=== Begin Enclosure ===

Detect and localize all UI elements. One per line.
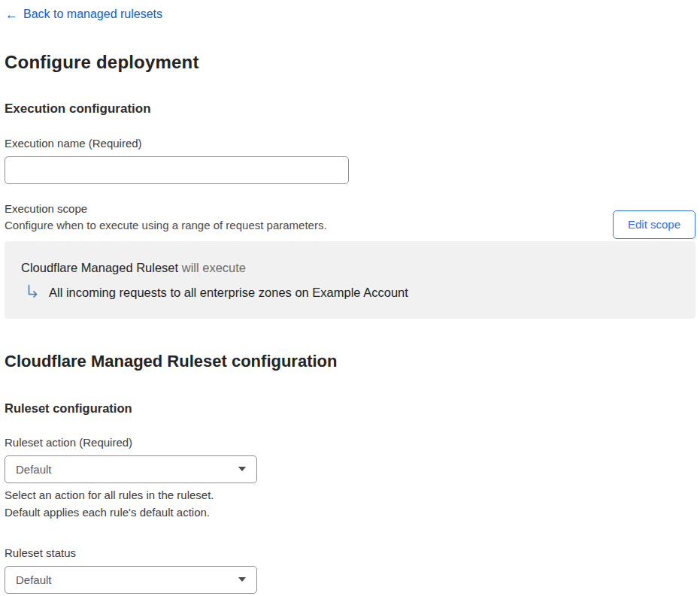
page-title: Configure deployment	[5, 52, 695, 73]
execution-scope-description: Configure when to execute using a range …	[5, 219, 695, 231]
scope-summary-box: Cloudflare Managed Ruleset will execute …	[5, 241, 695, 319]
ruleset-configuration-subheading: Ruleset configuration	[5, 401, 695, 416]
execution-scope-row: Execution scope Configure when to execut…	[5, 202, 695, 231]
scope-summary-suffix: will execute	[178, 261, 246, 274]
ruleset-configuration-main-heading: Cloudflare Managed Ruleset configuration	[5, 352, 695, 371]
execution-configuration-heading: Execution configuration	[5, 101, 695, 116]
ruleset-action-selected-value: Default	[16, 463, 52, 476]
ruleset-action-help-line2: Default applies each rule's default acti…	[5, 504, 695, 521]
ruleset-action-label: Ruleset action (Required)	[5, 436, 695, 449]
execution-name-label: Execution name (Required)	[5, 137, 695, 150]
chevron-down-icon	[238, 577, 246, 582]
ruleset-action-help-line1: Select an action for all rules in the ru…	[5, 486, 695, 504]
back-link-label: Back to managed rulesets	[23, 8, 162, 21]
back-to-managed-rulesets-link[interactable]: ← Back to managed rulesets	[5, 8, 162, 21]
ruleset-action-select[interactable]: Default	[5, 455, 257, 483]
ruleset-status-select[interactable]: Default	[5, 566, 257, 594]
chevron-down-icon	[238, 467, 246, 471]
configure-deployment-page: ← Back to managed rulesets Configure dep…	[0, 0, 700, 596]
execution-name-input[interactable]	[5, 156, 349, 184]
scope-summary-ruleset-name: Cloudflare Managed Ruleset	[21, 261, 178, 274]
scope-summary-target: All incoming requests to all enterprise …	[49, 286, 408, 300]
edit-scope-button[interactable]: Edit scope	[613, 210, 695, 239]
execution-scope-label: Execution scope	[5, 202, 695, 215]
ruleset-status-label: Ruleset status	[5, 546, 695, 559]
elbow-arrow-icon	[25, 283, 41, 303]
ruleset-status-selected-value: Default	[16, 573, 52, 586]
scope-summary-heading: Cloudflare Managed Ruleset will execute	[21, 261, 679, 275]
back-arrow-icon: ←	[5, 8, 18, 21]
scope-summary-target-row: All incoming requests to all enterprise …	[21, 283, 679, 303]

=== End Enclosure ===

Problem description –
Output the data above exactly. Drop every picture.

Exercise response –
Detect and localize all UI elements. One per line.
page-title: Configure deployment	[5, 52, 695, 73]
execution-scope-description: Configure when to execute using a range …	[5, 219, 695, 231]
scope-summary-box: Cloudflare Managed Ruleset will execute …	[5, 241, 695, 319]
ruleset-configuration-subheading: Ruleset configuration	[5, 401, 695, 416]
execution-scope-row: Execution scope Configure when to execut…	[5, 202, 695, 231]
scope-summary-suffix: will execute	[178, 261, 246, 274]
ruleset-configuration-main-heading: Cloudflare Managed Ruleset configuration	[5, 352, 695, 371]
execution-configuration-heading: Execution configuration	[5, 101, 695, 116]
ruleset-action-selected-value: Default	[16, 463, 52, 476]
ruleset-action-help-line2: Default applies each rule's default acti…	[5, 504, 695, 521]
ruleset-action-label: Ruleset action (Required)	[5, 436, 695, 449]
execution-name-label: Execution name (Required)	[5, 137, 695, 150]
chevron-down-icon	[238, 577, 246, 582]
ruleset-action-help-line1: Select an action for all rules in the ru…	[5, 486, 695, 504]
back-link-label: Back to managed rulesets	[23, 8, 162, 21]
back-to-managed-rulesets-link[interactable]: ← Back to managed rulesets	[5, 8, 162, 21]
ruleset-action-select[interactable]: Default	[5, 455, 257, 483]
ruleset-status-select[interactable]: Default	[5, 566, 257, 594]
chevron-down-icon	[238, 467, 246, 471]
configure-deployment-page: ← Back to managed rulesets Configure dep…	[0, 0, 700, 596]
execution-name-input[interactable]	[5, 156, 349, 184]
scope-summary-ruleset-name: Cloudflare Managed Ruleset	[21, 261, 178, 274]
scope-summary-target: All incoming requests to all enterprise …	[49, 286, 408, 300]
edit-scope-button[interactable]: Edit scope	[613, 210, 695, 239]
execution-scope-label: Execution scope	[5, 202, 695, 215]
ruleset-status-label: Ruleset status	[5, 546, 695, 559]
elbow-arrow-icon	[25, 283, 41, 303]
ruleset-status-selected-value: Default	[16, 573, 52, 586]
scope-summary-heading: Cloudflare Managed Ruleset will execute	[21, 261, 679, 275]
back-arrow-icon: ←	[5, 8, 18, 21]
scope-summary-target-row: All incoming requests to all enterprise …	[21, 283, 679, 303]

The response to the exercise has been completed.